→ **Data for processing**:
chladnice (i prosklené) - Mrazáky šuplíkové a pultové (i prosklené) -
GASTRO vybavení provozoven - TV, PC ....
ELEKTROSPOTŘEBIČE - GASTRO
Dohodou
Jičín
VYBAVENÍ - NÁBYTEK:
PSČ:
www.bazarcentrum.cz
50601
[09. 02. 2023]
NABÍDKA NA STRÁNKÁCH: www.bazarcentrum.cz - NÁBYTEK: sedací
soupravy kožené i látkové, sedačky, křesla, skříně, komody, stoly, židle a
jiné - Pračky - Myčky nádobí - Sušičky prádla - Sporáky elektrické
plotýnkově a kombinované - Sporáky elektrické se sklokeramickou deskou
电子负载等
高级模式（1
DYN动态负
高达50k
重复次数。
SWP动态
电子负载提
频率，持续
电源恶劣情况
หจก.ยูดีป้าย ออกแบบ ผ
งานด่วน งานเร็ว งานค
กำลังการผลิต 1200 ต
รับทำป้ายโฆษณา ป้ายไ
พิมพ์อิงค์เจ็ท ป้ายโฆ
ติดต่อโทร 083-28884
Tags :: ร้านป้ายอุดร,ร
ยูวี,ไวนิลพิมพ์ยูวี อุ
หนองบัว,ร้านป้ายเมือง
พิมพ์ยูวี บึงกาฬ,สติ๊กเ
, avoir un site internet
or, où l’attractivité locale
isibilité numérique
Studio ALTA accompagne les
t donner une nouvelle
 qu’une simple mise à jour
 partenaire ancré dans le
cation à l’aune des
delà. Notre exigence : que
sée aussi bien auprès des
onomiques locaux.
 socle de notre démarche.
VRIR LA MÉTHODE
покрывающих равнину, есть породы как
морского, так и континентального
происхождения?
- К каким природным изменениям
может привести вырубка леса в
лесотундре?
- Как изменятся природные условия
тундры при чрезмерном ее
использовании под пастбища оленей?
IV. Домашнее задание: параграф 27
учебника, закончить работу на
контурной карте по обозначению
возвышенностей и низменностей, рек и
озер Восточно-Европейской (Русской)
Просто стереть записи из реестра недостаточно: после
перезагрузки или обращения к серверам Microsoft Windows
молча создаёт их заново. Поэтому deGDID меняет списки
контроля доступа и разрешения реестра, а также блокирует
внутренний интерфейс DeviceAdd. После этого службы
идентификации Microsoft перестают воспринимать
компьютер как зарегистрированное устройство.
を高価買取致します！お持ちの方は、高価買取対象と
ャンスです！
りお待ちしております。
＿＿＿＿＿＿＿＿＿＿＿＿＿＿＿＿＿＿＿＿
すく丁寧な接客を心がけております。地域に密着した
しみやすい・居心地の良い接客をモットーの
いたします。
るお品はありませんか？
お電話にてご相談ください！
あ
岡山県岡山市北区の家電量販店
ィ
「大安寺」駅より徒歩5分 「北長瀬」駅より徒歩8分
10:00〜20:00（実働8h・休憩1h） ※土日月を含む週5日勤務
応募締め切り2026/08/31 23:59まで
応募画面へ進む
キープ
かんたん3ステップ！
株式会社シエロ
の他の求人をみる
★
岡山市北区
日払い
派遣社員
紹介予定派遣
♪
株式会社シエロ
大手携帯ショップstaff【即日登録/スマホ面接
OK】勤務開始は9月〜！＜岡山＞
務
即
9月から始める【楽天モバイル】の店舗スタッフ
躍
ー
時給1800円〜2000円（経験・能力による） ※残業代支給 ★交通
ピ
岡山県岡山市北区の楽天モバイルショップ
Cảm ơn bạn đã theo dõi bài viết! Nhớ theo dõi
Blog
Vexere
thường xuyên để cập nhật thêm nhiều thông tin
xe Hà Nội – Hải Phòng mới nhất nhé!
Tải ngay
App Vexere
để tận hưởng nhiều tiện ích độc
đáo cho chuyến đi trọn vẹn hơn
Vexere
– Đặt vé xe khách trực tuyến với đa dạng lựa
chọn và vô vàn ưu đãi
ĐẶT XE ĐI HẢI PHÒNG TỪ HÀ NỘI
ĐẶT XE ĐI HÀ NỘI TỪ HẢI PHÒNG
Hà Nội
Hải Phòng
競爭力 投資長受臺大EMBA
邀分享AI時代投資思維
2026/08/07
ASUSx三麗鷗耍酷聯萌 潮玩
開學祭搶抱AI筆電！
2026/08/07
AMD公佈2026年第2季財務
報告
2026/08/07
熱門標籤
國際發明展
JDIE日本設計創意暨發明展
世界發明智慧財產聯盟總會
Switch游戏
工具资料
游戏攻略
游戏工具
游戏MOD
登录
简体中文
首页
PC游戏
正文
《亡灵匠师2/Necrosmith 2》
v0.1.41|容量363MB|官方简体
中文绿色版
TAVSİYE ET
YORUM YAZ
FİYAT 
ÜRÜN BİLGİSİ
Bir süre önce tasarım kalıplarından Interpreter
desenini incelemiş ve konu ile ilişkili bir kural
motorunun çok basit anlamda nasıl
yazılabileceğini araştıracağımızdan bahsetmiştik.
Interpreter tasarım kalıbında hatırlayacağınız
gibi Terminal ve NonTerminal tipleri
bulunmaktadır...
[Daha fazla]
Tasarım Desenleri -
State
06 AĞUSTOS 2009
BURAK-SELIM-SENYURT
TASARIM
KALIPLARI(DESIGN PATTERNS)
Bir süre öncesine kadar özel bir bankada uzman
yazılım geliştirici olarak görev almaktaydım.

* * *

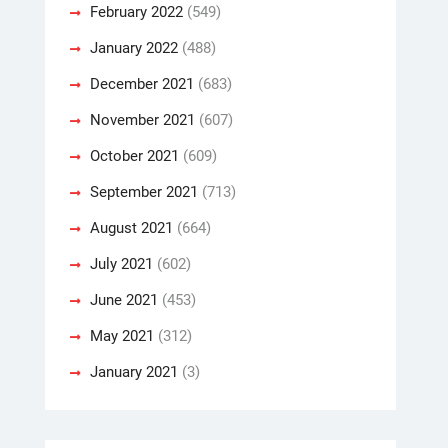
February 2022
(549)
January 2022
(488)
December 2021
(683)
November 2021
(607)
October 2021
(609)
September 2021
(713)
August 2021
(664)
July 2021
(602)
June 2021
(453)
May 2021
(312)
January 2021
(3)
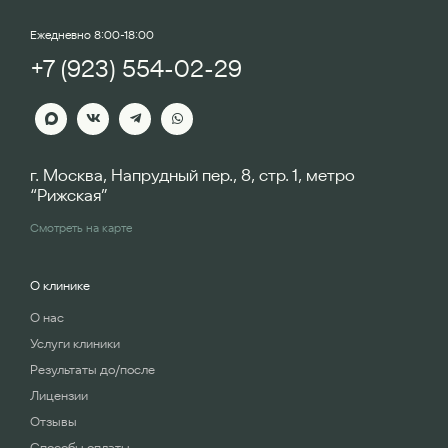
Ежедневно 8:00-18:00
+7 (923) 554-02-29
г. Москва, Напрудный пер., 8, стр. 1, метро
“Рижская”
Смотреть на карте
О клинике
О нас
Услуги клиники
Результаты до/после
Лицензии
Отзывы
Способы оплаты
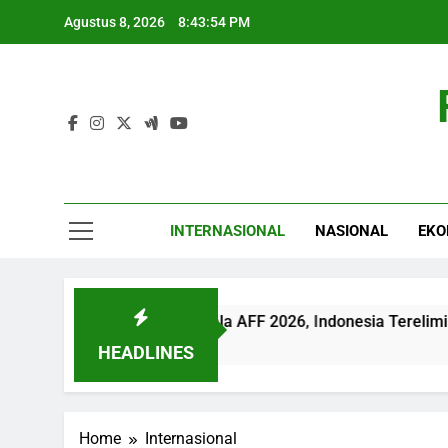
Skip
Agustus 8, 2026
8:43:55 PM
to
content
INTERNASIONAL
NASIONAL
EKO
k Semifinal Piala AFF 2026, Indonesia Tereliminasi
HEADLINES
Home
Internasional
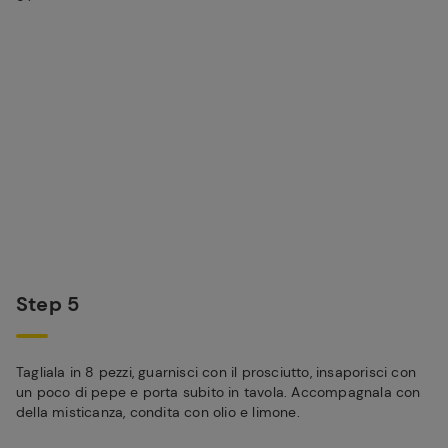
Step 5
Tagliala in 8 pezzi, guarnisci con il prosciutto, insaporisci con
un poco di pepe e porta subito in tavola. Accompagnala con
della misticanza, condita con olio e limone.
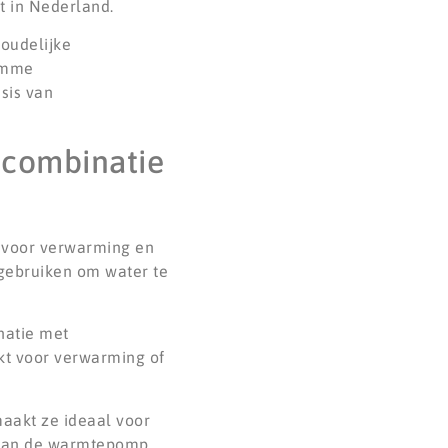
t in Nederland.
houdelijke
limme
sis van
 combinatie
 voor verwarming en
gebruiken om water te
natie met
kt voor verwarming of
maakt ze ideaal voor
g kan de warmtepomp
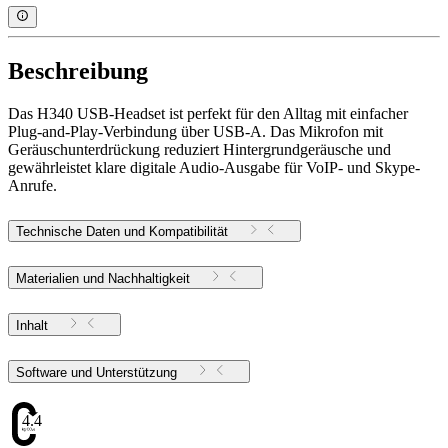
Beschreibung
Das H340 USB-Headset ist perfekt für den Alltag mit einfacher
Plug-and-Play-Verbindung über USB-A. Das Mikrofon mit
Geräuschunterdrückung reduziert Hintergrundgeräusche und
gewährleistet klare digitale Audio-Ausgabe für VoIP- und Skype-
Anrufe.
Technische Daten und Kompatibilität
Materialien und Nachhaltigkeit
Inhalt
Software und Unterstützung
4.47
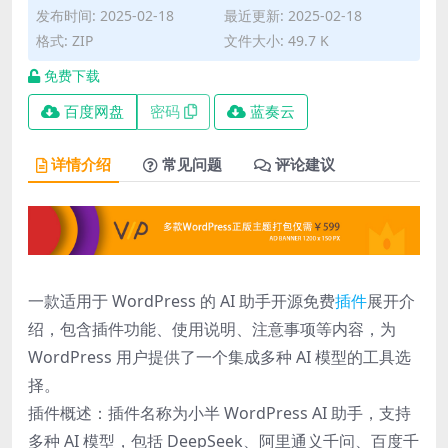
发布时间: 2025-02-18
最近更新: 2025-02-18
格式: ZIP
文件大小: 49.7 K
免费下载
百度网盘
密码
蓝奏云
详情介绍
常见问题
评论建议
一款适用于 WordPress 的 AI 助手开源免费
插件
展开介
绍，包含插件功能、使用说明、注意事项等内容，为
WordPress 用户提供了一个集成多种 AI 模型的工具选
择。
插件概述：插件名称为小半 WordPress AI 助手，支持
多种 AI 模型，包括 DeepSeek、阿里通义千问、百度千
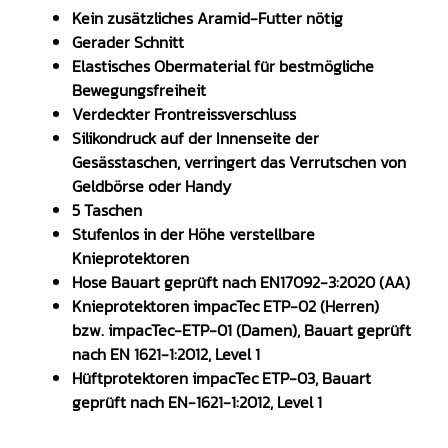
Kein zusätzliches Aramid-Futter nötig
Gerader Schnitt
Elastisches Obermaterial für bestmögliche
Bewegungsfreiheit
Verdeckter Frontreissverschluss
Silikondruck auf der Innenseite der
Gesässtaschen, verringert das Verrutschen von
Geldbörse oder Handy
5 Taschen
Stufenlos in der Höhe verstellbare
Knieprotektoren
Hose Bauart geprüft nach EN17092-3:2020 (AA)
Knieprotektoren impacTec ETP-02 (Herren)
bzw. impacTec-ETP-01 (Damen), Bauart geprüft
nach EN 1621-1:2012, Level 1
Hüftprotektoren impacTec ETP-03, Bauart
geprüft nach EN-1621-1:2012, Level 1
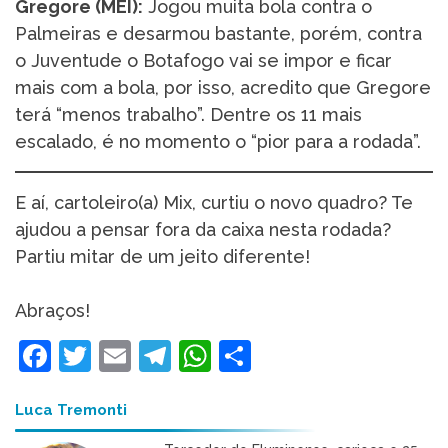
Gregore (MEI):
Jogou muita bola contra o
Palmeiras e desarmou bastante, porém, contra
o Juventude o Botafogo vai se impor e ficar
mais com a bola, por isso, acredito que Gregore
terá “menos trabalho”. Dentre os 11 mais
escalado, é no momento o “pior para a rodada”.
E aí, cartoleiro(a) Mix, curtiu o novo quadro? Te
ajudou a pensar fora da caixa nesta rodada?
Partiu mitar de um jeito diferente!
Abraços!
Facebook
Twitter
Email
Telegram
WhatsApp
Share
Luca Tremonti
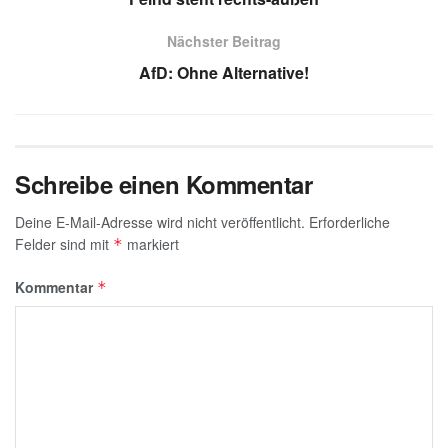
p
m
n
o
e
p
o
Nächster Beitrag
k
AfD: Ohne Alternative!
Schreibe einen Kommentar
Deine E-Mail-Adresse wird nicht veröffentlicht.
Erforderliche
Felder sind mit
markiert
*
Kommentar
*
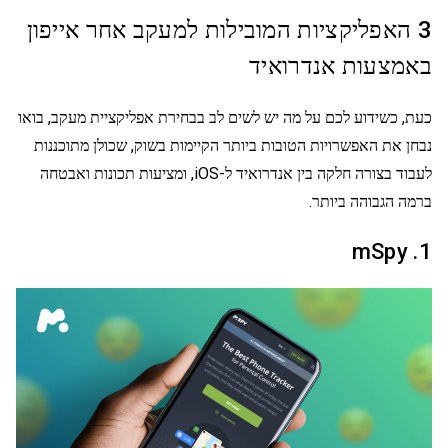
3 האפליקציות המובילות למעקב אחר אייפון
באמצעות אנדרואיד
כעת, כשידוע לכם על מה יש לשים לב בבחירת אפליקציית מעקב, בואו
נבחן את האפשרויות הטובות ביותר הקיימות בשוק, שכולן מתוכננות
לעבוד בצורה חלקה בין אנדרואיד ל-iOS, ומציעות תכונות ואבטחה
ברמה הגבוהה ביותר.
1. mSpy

→ **What the exercise asks**:
Copy out each line of the listing that holds "voor".

→ **Expected answer**:
 voor verwarming en
kt voor verwarming of
maakt ze ideaal voor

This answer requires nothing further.